* [Task goal]: Give back the full set of entries that follows, exactly as written.

* [Record extracts]:
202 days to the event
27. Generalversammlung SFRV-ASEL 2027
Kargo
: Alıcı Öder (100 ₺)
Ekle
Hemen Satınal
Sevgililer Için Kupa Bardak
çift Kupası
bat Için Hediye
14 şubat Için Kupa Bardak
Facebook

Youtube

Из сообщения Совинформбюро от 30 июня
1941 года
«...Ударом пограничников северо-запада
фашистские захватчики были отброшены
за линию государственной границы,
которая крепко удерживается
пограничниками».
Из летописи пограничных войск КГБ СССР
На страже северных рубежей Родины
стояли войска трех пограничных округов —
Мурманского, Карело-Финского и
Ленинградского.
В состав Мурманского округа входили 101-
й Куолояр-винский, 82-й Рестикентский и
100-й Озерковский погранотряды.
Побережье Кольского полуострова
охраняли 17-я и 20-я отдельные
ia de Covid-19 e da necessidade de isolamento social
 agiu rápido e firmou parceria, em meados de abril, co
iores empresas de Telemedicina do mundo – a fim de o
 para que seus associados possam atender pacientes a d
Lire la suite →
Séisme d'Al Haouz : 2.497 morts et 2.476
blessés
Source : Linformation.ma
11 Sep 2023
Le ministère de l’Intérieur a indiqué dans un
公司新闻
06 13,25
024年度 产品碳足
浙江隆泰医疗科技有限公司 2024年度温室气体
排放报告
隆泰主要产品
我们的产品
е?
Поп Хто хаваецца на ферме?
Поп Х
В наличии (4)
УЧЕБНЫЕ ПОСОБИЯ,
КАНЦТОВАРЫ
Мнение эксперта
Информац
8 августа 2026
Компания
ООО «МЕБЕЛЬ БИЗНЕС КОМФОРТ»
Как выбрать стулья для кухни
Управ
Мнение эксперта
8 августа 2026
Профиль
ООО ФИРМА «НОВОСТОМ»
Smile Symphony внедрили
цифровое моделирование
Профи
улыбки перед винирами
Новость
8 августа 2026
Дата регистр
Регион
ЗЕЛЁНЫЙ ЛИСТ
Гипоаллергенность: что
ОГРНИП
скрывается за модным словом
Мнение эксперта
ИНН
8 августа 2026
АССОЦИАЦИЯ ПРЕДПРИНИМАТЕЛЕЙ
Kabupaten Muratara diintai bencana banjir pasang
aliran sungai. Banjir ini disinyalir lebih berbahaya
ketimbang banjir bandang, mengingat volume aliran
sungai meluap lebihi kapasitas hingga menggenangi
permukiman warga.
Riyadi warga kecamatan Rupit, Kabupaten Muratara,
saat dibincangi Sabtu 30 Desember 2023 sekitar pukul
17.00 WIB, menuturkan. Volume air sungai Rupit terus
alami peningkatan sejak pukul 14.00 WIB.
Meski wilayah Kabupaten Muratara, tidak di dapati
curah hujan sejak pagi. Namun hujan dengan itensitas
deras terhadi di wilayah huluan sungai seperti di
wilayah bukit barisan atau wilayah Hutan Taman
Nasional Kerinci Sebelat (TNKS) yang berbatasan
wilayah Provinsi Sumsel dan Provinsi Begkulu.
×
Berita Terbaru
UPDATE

* [Reply to the exercise]:
202 days to the event
27. Generalversammlung SFRV-ASEL 2027
Kargo
: Alıcı Öder (100 ₺)
Ekle
Hemen Satınal
Sevgililer Için Kupa Bardak
çift Kupası
bat Için Hediye
14 şubat Için Kupa Bardak
Facebook

Youtube

Из сообщения Совинформбюро от 30 июня
1941 года
«...Ударом пограничников северо-запада
фашистские захватчики были отброшены
за линию государственной границы,
которая крепко удерживается
пограничниками».
Из летописи пограничных войск КГБ СССР
На страже северных рубежей Родины
стояли войска трех пограничных округов —
Мурманского, Карело-Финского и
Ленинградского.
В состав Мурманского округа входили 101-
й Куолояр-винский, 82-й Рестикентский и
100-й Озерковский погранотряды.
Побережье Кольского полуострова
охраняли 17-я и 20-я отдельные
ia de Covid-19 e da necessidade de isolamento social
 agiu rápido e firmou parceria, em meados de abril, co
iores empresas de Telemedicina do mundo – a fim de o
 para que seus associados possam atender pacientes a d
Lire la suite →
Séisme d'Al Haouz : 2.497 morts et 2.476
blessés
Source : Linformation.ma
11 Sep 2023
Le ministère de l’Intérieur a indiqué dans un
公司新闻
06 13,25
024年度 产品碳足
浙江隆泰医疗科技有限公司 2024年度温室气体
排放报告
隆泰主要产品
我们的产品
е?
Поп Хто хаваецца на ферме?
Поп Х
В наличии (4)
УЧЕБНЫЕ ПОСОБИЯ,
КАНЦТОВАРЫ
Мнение эксперта
Информац
8 августа 2026
Компания
ООО «МЕБЕЛЬ БИЗНЕС КОМФОРТ»
Как выбрать стулья для кухни
Управ
Мнение эксперта
8 августа 2026
Профиль
ООО ФИРМА «НОВОСТОМ»
Smile Symphony внедрили
цифровое моделирование
Профи
улыбки перед винирами
Новость
8 августа 2026
Дата регистр
Регион
ЗЕЛЁНЫЙ ЛИСТ
Гипоаллергенность: что
ОГРНИП
скрывается за модным словом
Мнение эксперта
ИНН
8 августа 2026
АССОЦИАЦИЯ ПРЕДПРИНИМАТЕЛЕЙ
Kabupaten Muratara diintai bencana banjir pasang
aliran sungai. Banjir ini disinyalir lebih berbahaya
ketimbang banjir bandang, mengingat volume aliran
sungai meluap lebihi kapasitas hingga menggenangi
permukiman warga.
Riyadi warga kecamatan Rupit, Kabupaten Muratara,
saat dibincangi Sabtu 30 Desember 2023 sekitar pukul
17.00 WIB, menuturkan. Volume air sungai Rupit terus
alami peningkatan sejak pukul 14.00 WIB.
Meski wilayah Kabupaten Muratara, tidak di dapati
curah hujan sejak pagi. Namun hujan dengan itensitas
deras terhadi di wilayah huluan sungai seperti di
wilayah bukit barisan atau wilayah Hutan Taman
Nasional Kerinci Sebelat (TNKS) yang berbatasan
wilayah Provinsi Sumsel dan Provinsi Begkulu.
×
Berita Terbaru
UPDATE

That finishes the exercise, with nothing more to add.